You would use it like so:
// …
const h = try storage.create_resource();
// do something with the storage …
// … then later, at some point:
try storage.destroy_resource(h);
It’s not important to use
defer
here; the problem would be the same.
Now, what happens if you forget to call destroy_resource
? Well, your code
still compiles, while it’s not correct. What happens if you call
destroy_resource
twice with the same pointer? Probably something bad, but it
still compiles.
The rest of the article assumes that we want to solve this problem at compile-time, because yes, Zig will catch the problem at runtime, probably (eventually?) resulting in a resource leak.
Some ideas
To solve this problem, we historically used — mainly — two approaches:
- Introduce a garbage collected form of resource management. Every function that may create a resource — allocate memory; open a file; etc. — may wrap the pointer in a special pointer that the GC will track. When no more live object exists, the resource is eventually destroyed.
- Introduce destructors. This is the direction Rust took, for instance. The destructor allows you to run arbitrary code when a value is dropped.

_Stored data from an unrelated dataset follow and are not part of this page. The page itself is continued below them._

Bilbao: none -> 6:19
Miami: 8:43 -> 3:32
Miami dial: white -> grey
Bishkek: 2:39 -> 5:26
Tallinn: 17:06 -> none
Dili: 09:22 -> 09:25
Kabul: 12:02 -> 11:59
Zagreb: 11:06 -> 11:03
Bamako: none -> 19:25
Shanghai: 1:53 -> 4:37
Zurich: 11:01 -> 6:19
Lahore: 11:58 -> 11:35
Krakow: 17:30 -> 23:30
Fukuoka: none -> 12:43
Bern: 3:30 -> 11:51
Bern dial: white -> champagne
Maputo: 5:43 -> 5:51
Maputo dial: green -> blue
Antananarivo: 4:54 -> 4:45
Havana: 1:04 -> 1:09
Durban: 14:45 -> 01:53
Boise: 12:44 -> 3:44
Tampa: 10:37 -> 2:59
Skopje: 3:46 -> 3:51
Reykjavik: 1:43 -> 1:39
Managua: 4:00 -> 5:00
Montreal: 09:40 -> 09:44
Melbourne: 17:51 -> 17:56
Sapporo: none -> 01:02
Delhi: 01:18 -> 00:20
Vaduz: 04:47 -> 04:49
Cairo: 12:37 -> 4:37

The latter option is interesting, because it’s actually composed of two different features:
- The drop part, that is automatically inserted by the compiler when something goes out of scope.
- Linearity — the ability to recognize that a value should be used only once. Indeed, without it, you cannot know where and when place the drop call.
If we take a bit of hindsight, the drop part is actually not that good, because it hides some implicitly called code from the programmer. It makes it harder to think in terms of when some code will be called — is this value of a type that implements a drop interface? if so, where does it go out of scope? etc.
Moreover, the real problem is not really to automatically call the cleanup code. The real problem is to be sure that the cleanup code is called. Eh, the nuance is subtle, but I think it makes all the difference.
Ensuring instead of enforcing
What we really want to do is to be sure that the user call destroy_resource
.
We should not need destructors for that. Let’s continue with our example:
const handle = try storage.create_resource();
The only way we can emit a compiler error here — because handle
is not
destroyed! — is to recognize that handle
has some special – compilation-only —
properties that need to be passed to the destroy_resource
. ATS has some
answer to this — careful if you click the link; it’s a pretty complex language!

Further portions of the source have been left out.